ST. PETERSBURG, FL—The headline says plenty, but there's more to the story in South Florida. After a decline in commercial real estate foreclosures in February, South Florida activity spiked in March, according to data provided by locally based Off-Market Radar. In total, 39 CRE foreclosures above $250,000 were filed in Miami-Dade and Broward counties in March and April. March saw the highest amount of activity with 24 filings, compared to 17 in February. The figure for April—the most recent month for which data was available—dropped again, with 15 reported foreclosures.

Although April's decline sounds positive on the surface, further analysis of the types of foreclosures filed may warrant concern among investors, according to the Radar analysis. Of the 17 February filings, the firm tracked only three above $2 million. Meanwhile, in March, seven foreclosures above $2 million were filed, and April saw seven more.

"We were most surprised by the growing percentage of foreclosures over $2 million within the total filings above $250,000," says Brian McCarthy, VP and co-founder of Radar. "This is surprising because many investors feel the opportunities in distressed assets have largely passed, yet what we may actually be seeing is that the smaller deals have been foreclosed or handed back, leaving only the bigger deals."

What's driving this situation? As McCarthy sees it, it's possible that lenders felt the risk in rushing to foreclose on the larger deals was greater. That's because the sophistication of the equity investors on those assets led to a lower likelihood that the ownership was the source of the problem, but rather, the issue was with the asset or market itself. Therefore, he explains, taking the property back early wouldn't add too much value.

Multifamily assets accounted for the majority of foreclosures above the $2-million mark during March and April. Four assets in South Florida in the month of March alone were foreclosed upon, a record high since Off-Market Radar began tracking transactions in September 2011.

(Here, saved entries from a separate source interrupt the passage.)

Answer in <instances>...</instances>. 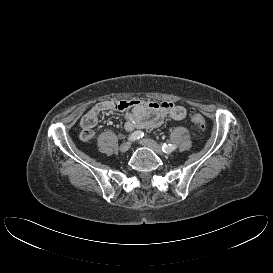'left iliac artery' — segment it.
<instances>
[{
    "label": "left iliac artery",
    "instance_id": "obj_1",
    "mask_svg": "<svg viewBox=\"0 0 273 273\" xmlns=\"http://www.w3.org/2000/svg\"><path fill=\"white\" fill-rule=\"evenodd\" d=\"M161 146H162L163 152H165L167 154L171 153L172 151H174L177 148L176 145L167 144V143H163V144H161Z\"/></svg>",
    "mask_w": 273,
    "mask_h": 273
}]
</instances>
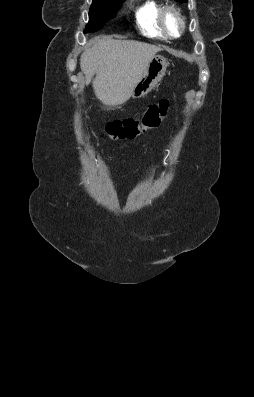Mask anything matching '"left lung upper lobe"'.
<instances>
[{
	"label": "left lung upper lobe",
	"instance_id": "5c2ea615",
	"mask_svg": "<svg viewBox=\"0 0 254 397\" xmlns=\"http://www.w3.org/2000/svg\"><path fill=\"white\" fill-rule=\"evenodd\" d=\"M176 1L181 2V3L187 2V0H176Z\"/></svg>",
	"mask_w": 254,
	"mask_h": 397
}]
</instances>
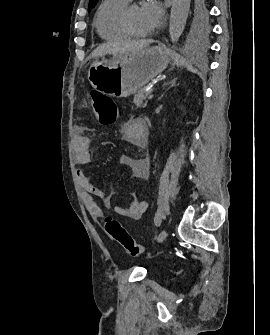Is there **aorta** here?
Here are the masks:
<instances>
[{"label": "aorta", "instance_id": "1", "mask_svg": "<svg viewBox=\"0 0 270 335\" xmlns=\"http://www.w3.org/2000/svg\"><path fill=\"white\" fill-rule=\"evenodd\" d=\"M190 8V0H173L169 32L172 42H177L180 38L188 18Z\"/></svg>", "mask_w": 270, "mask_h": 335}]
</instances>
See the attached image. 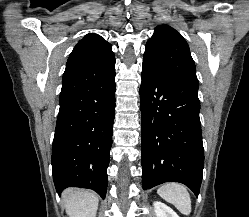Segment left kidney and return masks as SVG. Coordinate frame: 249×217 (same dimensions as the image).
<instances>
[{
  "label": "left kidney",
  "mask_w": 249,
  "mask_h": 217,
  "mask_svg": "<svg viewBox=\"0 0 249 217\" xmlns=\"http://www.w3.org/2000/svg\"><path fill=\"white\" fill-rule=\"evenodd\" d=\"M154 208L156 217H179L172 208L162 202H154Z\"/></svg>",
  "instance_id": "left-kidney-1"
}]
</instances>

McCarthy isn't looking to define trends from this data, but if numbers like these continue to post, it would indicate that the distressed market has a number of assets still in the pipeline. The opportunity for investors, he notes, is that this pipeline appears to include larger, higher-quality assets, and because asset managers have very few small deals clogging their workflow, they'll be able to make decisions much more quickly and act faster than in the early part of the downturn.